Sa figure était celle d’un Méphisto rouge ardent, il avait un rire sarcastique et beaucoup d’esprit. Cela faisait contraste avec l’air grave de Baudelaire et la grosse figure réjouie de Babou.« Sous les mots colorés de Lemercier de Neuville se cache un personnage important de la République des Lettres : Auguste Poulet-Malassis. Affublé d’un patronyme qui offrait à son auteur et ami Baudelaire l’occasion d’un »Coco mal perché", il devint le plus grand éditeur du xixe siècle en publiant ceux qui faisaient la modernité : Théophile Gautier, Leconte de Lisle, Asselineau, Fromentin, Monselet, Théodore de Banville, Champfleury et Baudelaire. Une biographie que lui consacre Claude Pichois et son complément érudit, le catalogue de ses livres concocté avec soin par un libraire-bibliographe Gérard Oberlé1 nous offrent un point de vue détaillé sur ce moment majeur de l’édition littéraire.

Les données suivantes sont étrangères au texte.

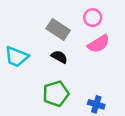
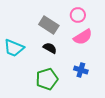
blue cross: (96, 104) -> (81, 70), moved

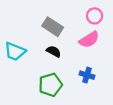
pink circle: (78, 15) -> (95, 16), moved

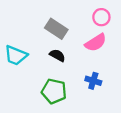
green pentagon: (50, 85) -> (54, 91), turned 30

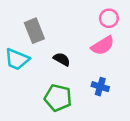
gray rectangle: (56, 29) -> (34, 31), moved, turned 35

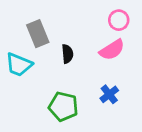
black semicircle: (62, 59) -> (67, 54), moved, turned 56
blue cross: (100, 87) -> (109, 94), turned 35

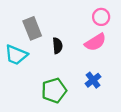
green pentagon: (63, 106) -> (54, 90), turned -30

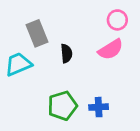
cyan trapezoid: (16, 55) -> (18, 64), turned 135
blue cross: (93, 80) -> (99, 107), moved, turned 35

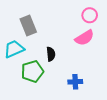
black semicircle: (66, 53) -> (51, 54), moved
green pentagon: (62, 106) -> (32, 71), moved

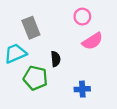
pink circle: (90, 15) -> (82, 17), moved
green pentagon: (32, 71) -> (35, 78), turned 30

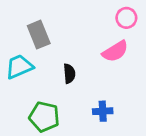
pink circle: (82, 17) -> (126, 18), moved
green pentagon: (35, 78) -> (44, 117), moved

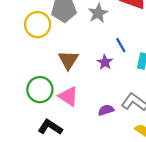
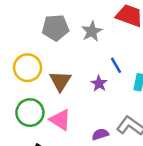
yellow circle: (38, 25) -> (28, 68), moved

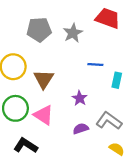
blue line: (116, 65) -> (95, 64), turned -56
purple star: (99, 83) -> (80, 98), moved

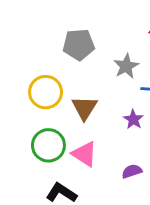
gray star: (73, 33) -> (126, 66), moved
purple star: (80, 98) -> (133, 119), moved

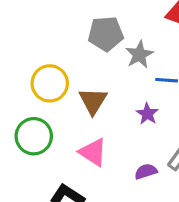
gray pentagon: (79, 45) -> (106, 34), moved
green circle: (48, 145) -> (34, 136), moved

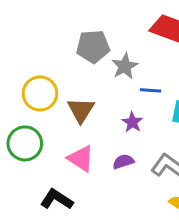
purple semicircle: (146, 171) -> (123, 162), moved

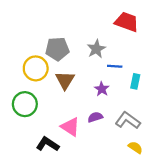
gray pentagon: (93, 47) -> (57, 49), moved
pink triangle: (81, 159) -> (70, 127), moved

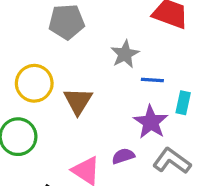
gray pentagon: (57, 49) -> (67, 22), moved
purple star: (102, 89) -> (151, 122), moved, size x1.5

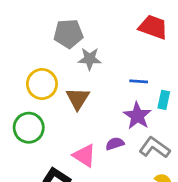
gray star: (125, 54) -> (90, 59), moved, turned 30

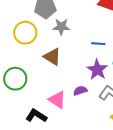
yellow circle: (42, 84) -> (25, 33), moved
brown triangle: (78, 99) -> (52, 57), turned -30

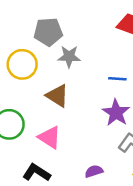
purple semicircle: (80, 91) -> (94, 171), moved
pink triangle: (57, 100) -> (50, 137), moved

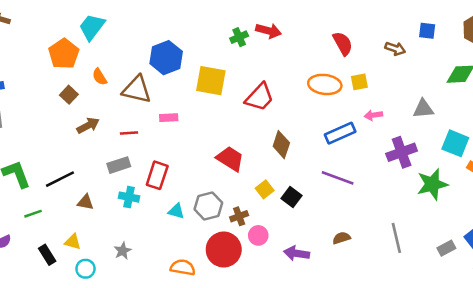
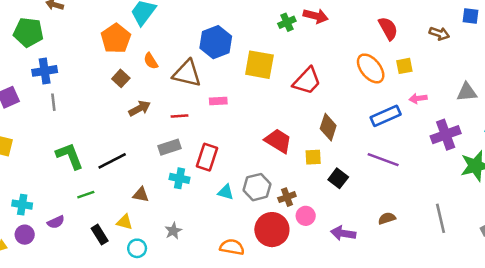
orange ellipse: (325, 84) -> (371, 68), turned 44
yellow square: (265, 189) -> (313, 157), moved, turned 35
brown triangle: (86, 202) -> (141, 195), moved

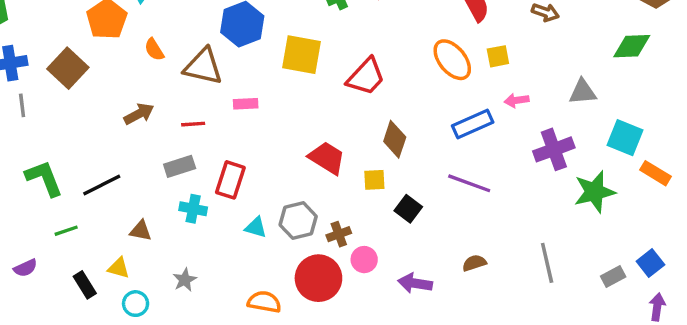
brown square: (121, 78) -> (68, 68), moved, size x1.6

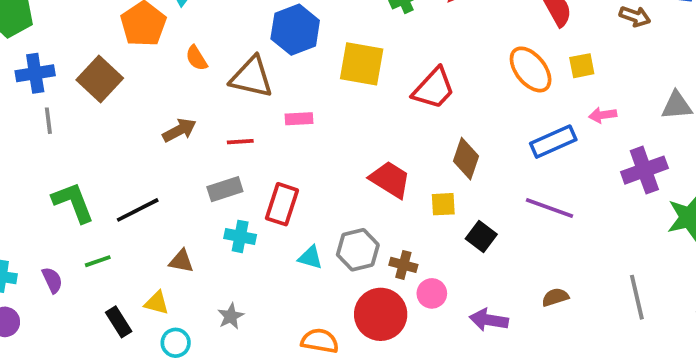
brown cross: (339, 234) -> (403, 265), turned 35
purple semicircle: (25, 268) -> (52, 280), moved, turned -90

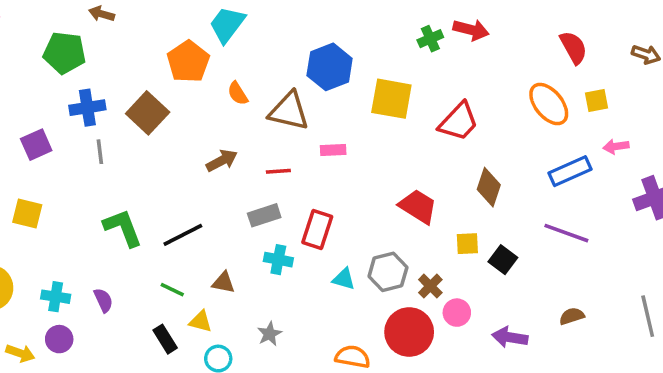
yellow square: (443, 204) -> (467, 244), moved
green line: (98, 261) -> (172, 290), moved, turned 45
brown cross: (403, 265) -> (430, 286), turned 30

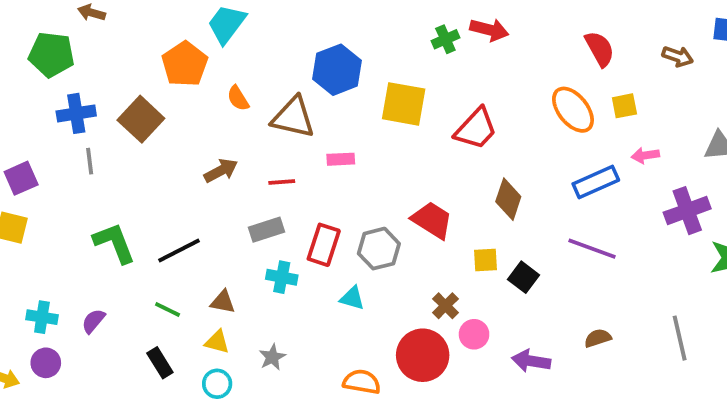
purple square: (36, 145) -> (21, 178), moved
gray hexagon: (388, 272) -> (379, 249), moved
purple semicircle: (103, 300) -> (93, 321), turned -115
yellow triangle: (201, 321) -> (217, 342), moved

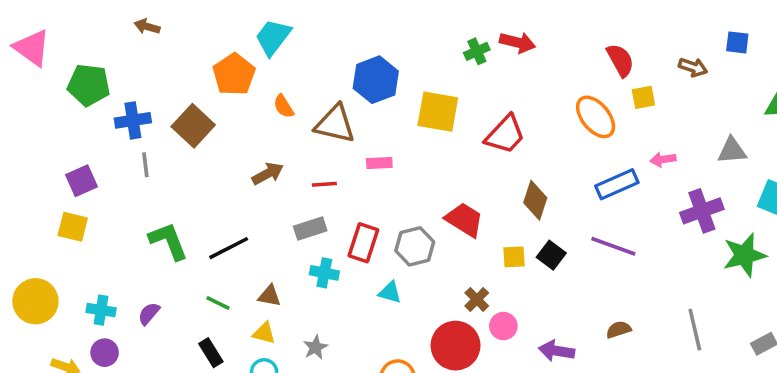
green pentagon: (51, 54) -> (89, 85), moved
yellow square: (624, 106) -> (643, 97), moved
black square: (524, 277) -> (551, 255), moved

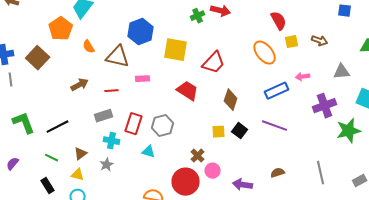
brown arrow: (693, 67) -> (320, 41), moved
red trapezoid: (464, 220) -> (188, 91), moved
brown triangle: (269, 296) -> (81, 154), turned -48
gray star: (315, 347) -> (107, 165), moved

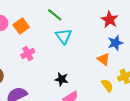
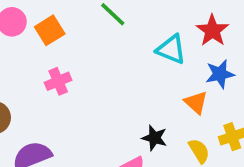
cyan triangle: (64, 36) -> (171, 49), moved, turned -36
black star: (62, 79) -> (154, 138), moved

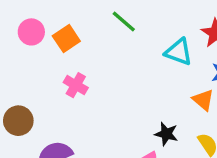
pink cross: (58, 81) -> (76, 85), turned -35

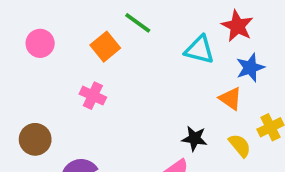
orange square: (66, 38) -> (105, 47), moved

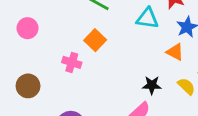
orange square: (105, 47) -> (95, 40), moved
brown circle: (35, 139) -> (28, 86), moved

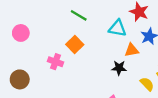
orange triangle: (175, 52) -> (132, 50), moved, turned -40
black star: (152, 85) -> (119, 68), moved

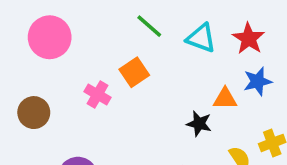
cyan triangle: (117, 28) -> (201, 38), moved
pink circle: (21, 33) -> (50, 37), size x1.5

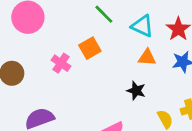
orange triangle: (225, 99) -> (147, 57), moved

Issu d’une lignée d’imprimeurs à la fois officiels et frondeurs, Poulet-Malassis (1825-1878) présentait un caractère rétif vis-à-vis du pouvoir et un goût d’artiste pour la chose imprimée. Toutes choses dont on déduira ses chances de succès. De fait, son activité éditoriale s’est maintenue peu de temps : entre 1855, date de la reprise à son nom de la maison familiale et 1862 où il met les clefs sous la porte.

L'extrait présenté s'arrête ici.